Action item: What you return should be only the lines in the entries below between the one holding "ورود (512, 561)" and the one holding "Datenschutzerklärung", ends included, with every picture left out.

Information supplied below:

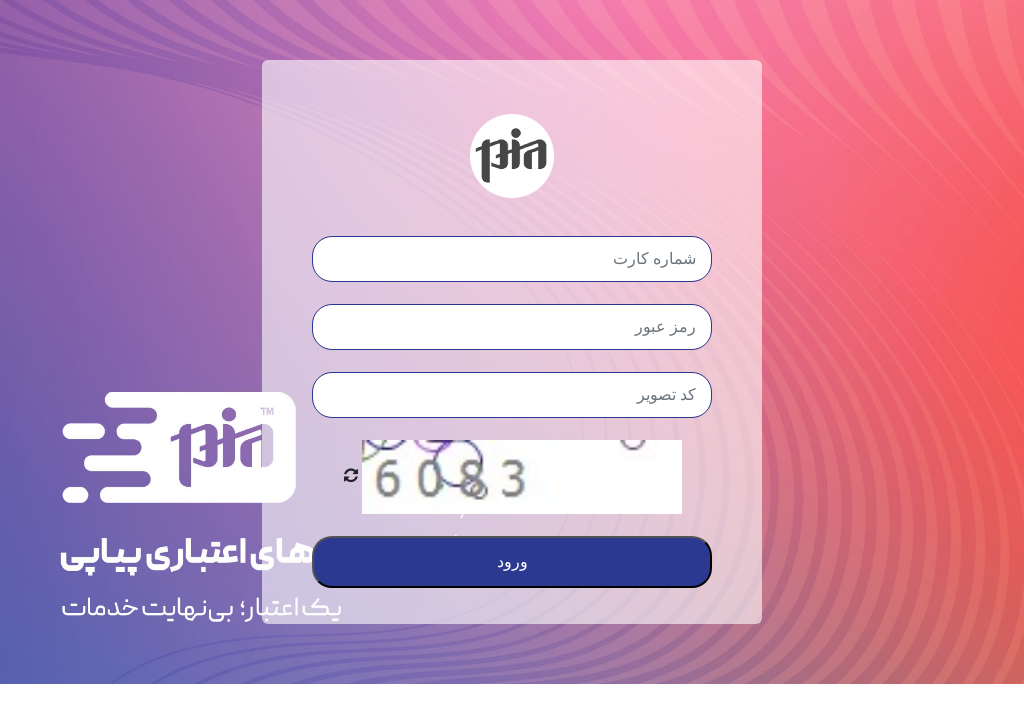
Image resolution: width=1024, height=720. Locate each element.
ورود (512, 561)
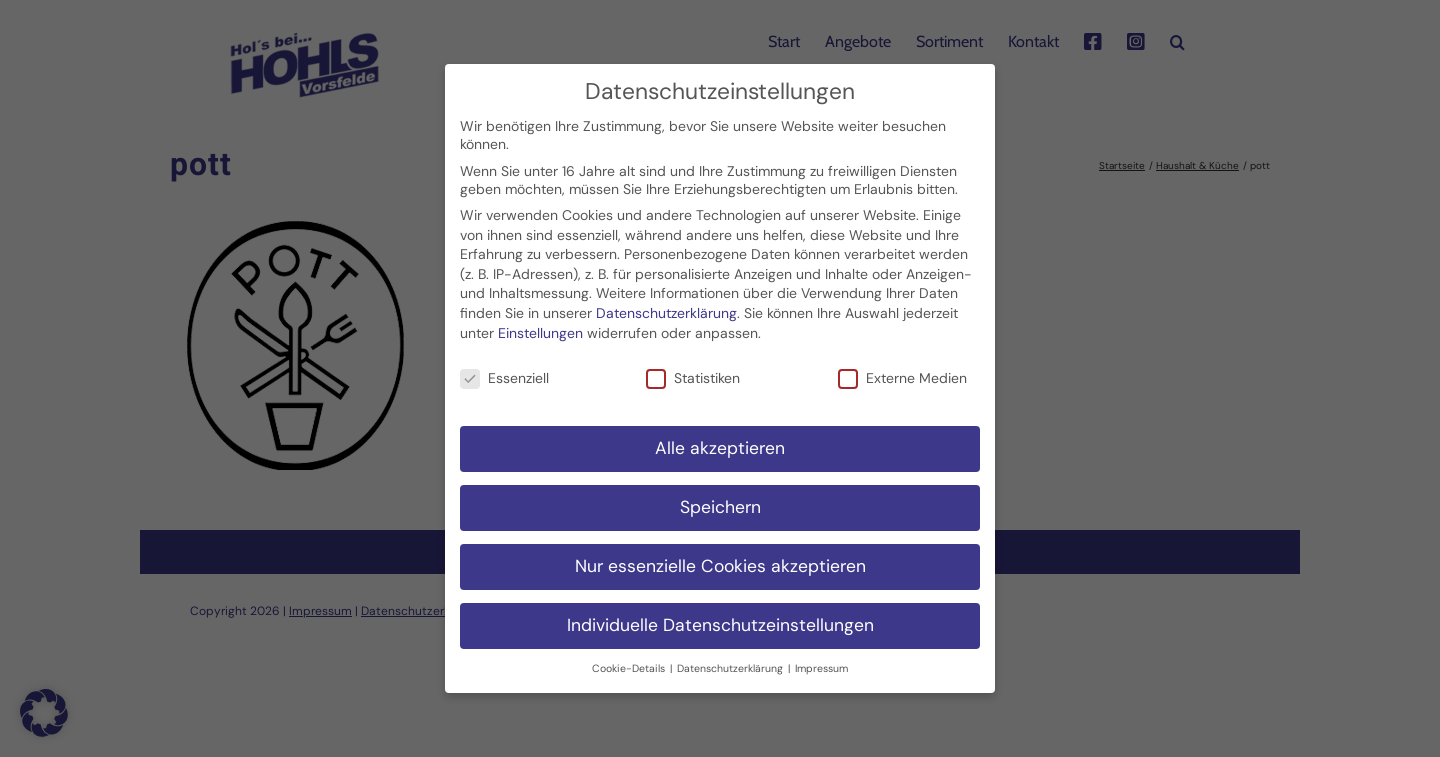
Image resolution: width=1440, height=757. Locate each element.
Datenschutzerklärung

End of Information supplied.
Information supplied below:

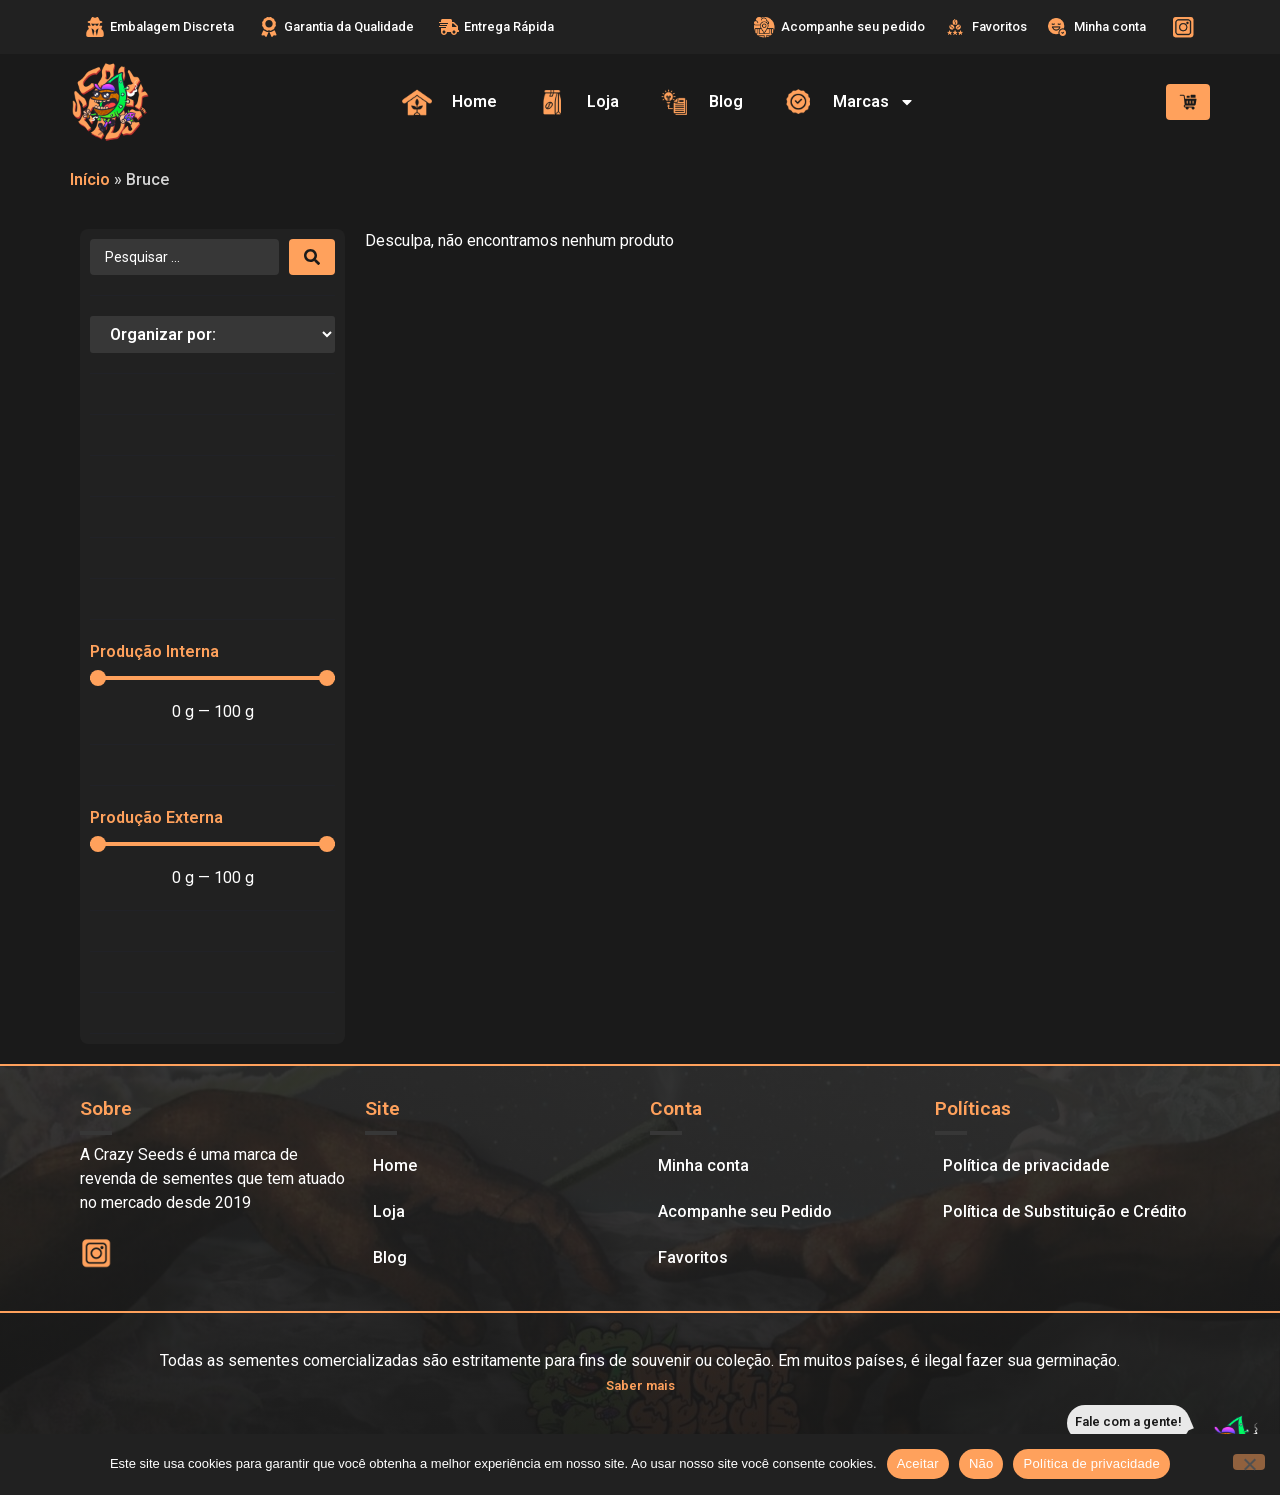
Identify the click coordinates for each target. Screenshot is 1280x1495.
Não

End of Information supplied.
Information supplied below:

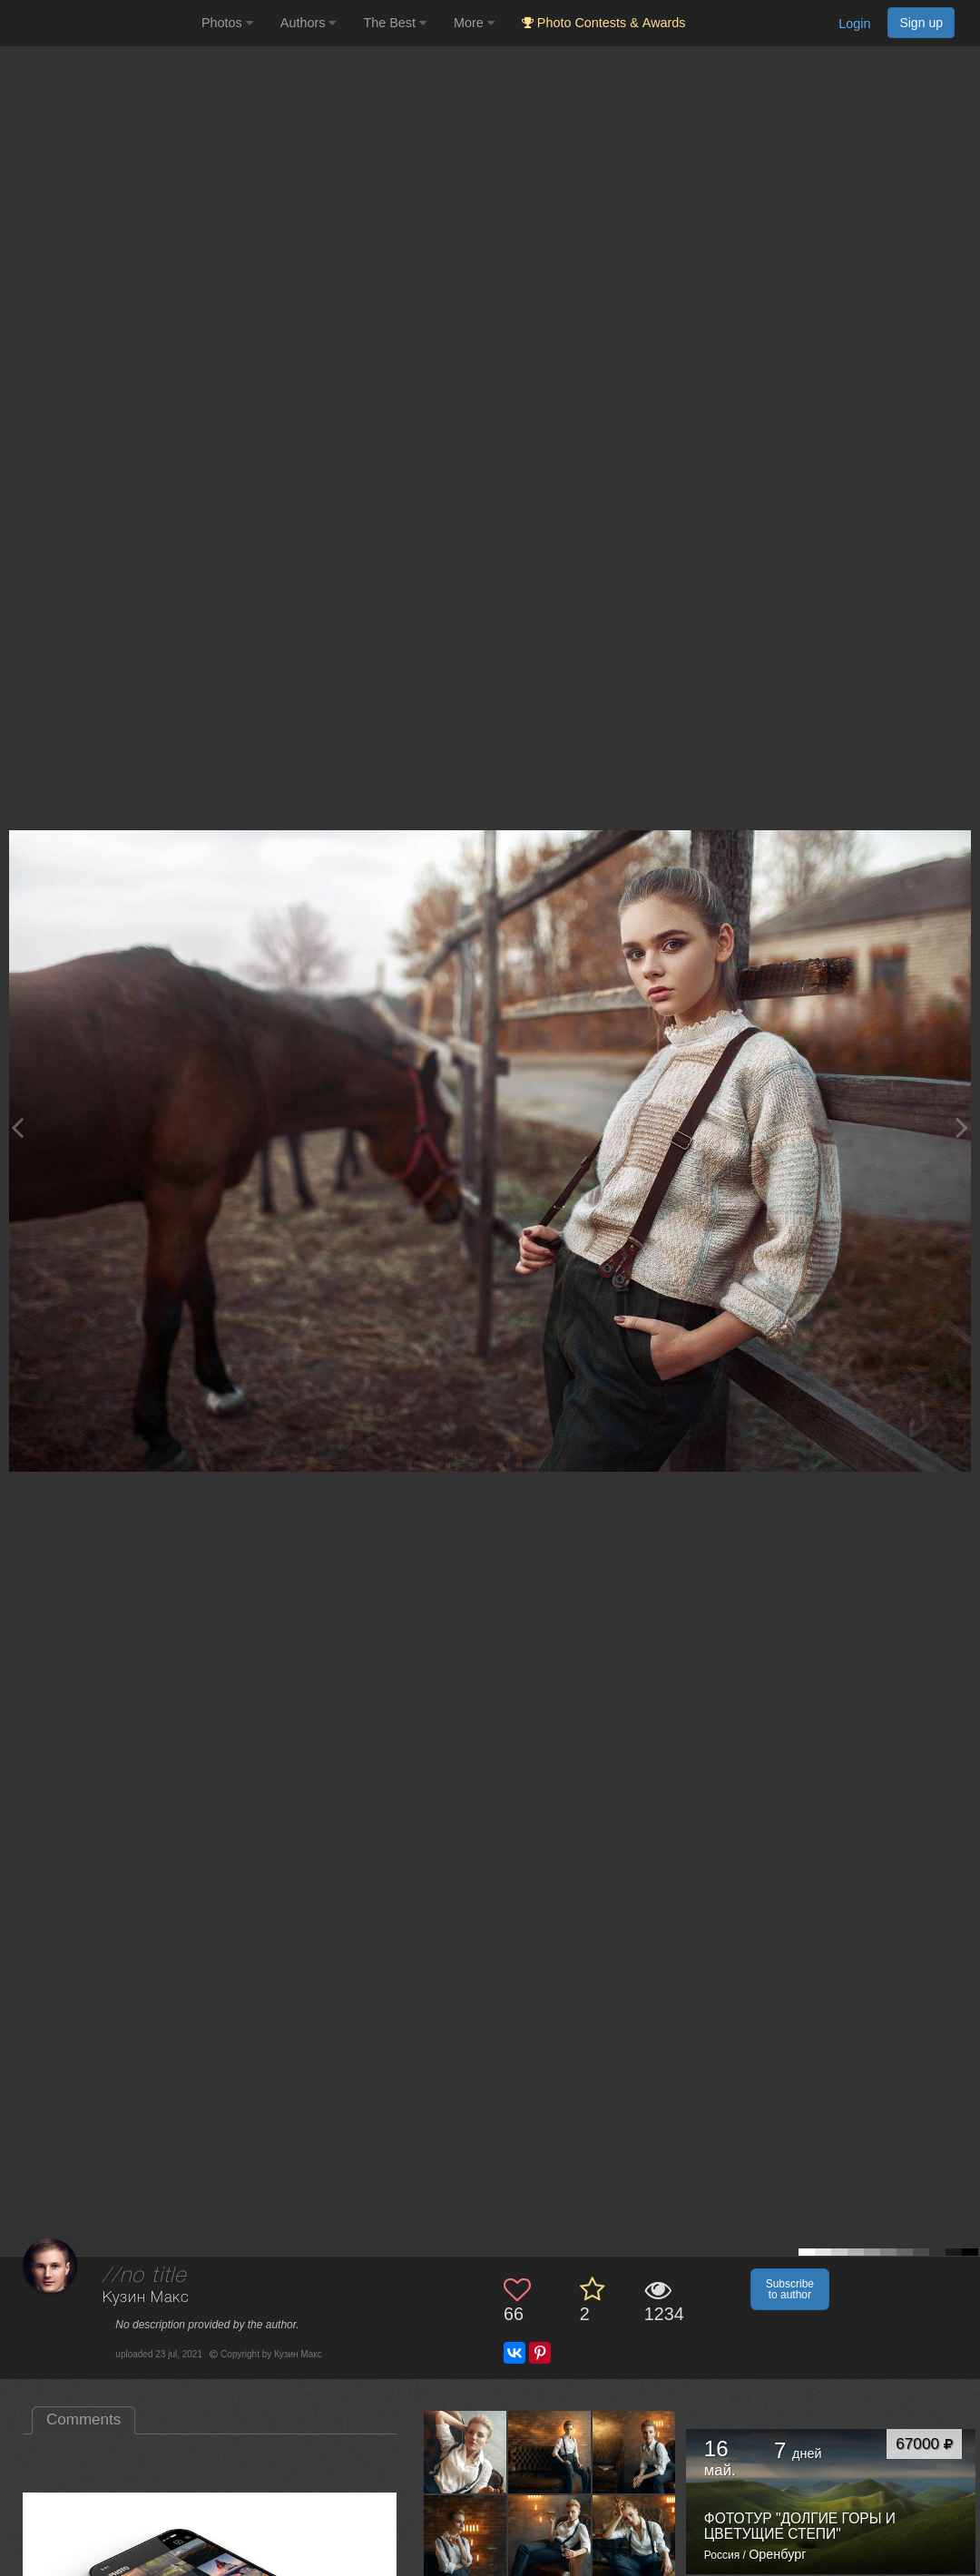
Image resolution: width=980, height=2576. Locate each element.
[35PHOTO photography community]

End of Information supplied.

Answer to this exercise:
ورود (512, 561)
Image resolution: width=1440, height=757. Locate each element.
Datenschutzerklärung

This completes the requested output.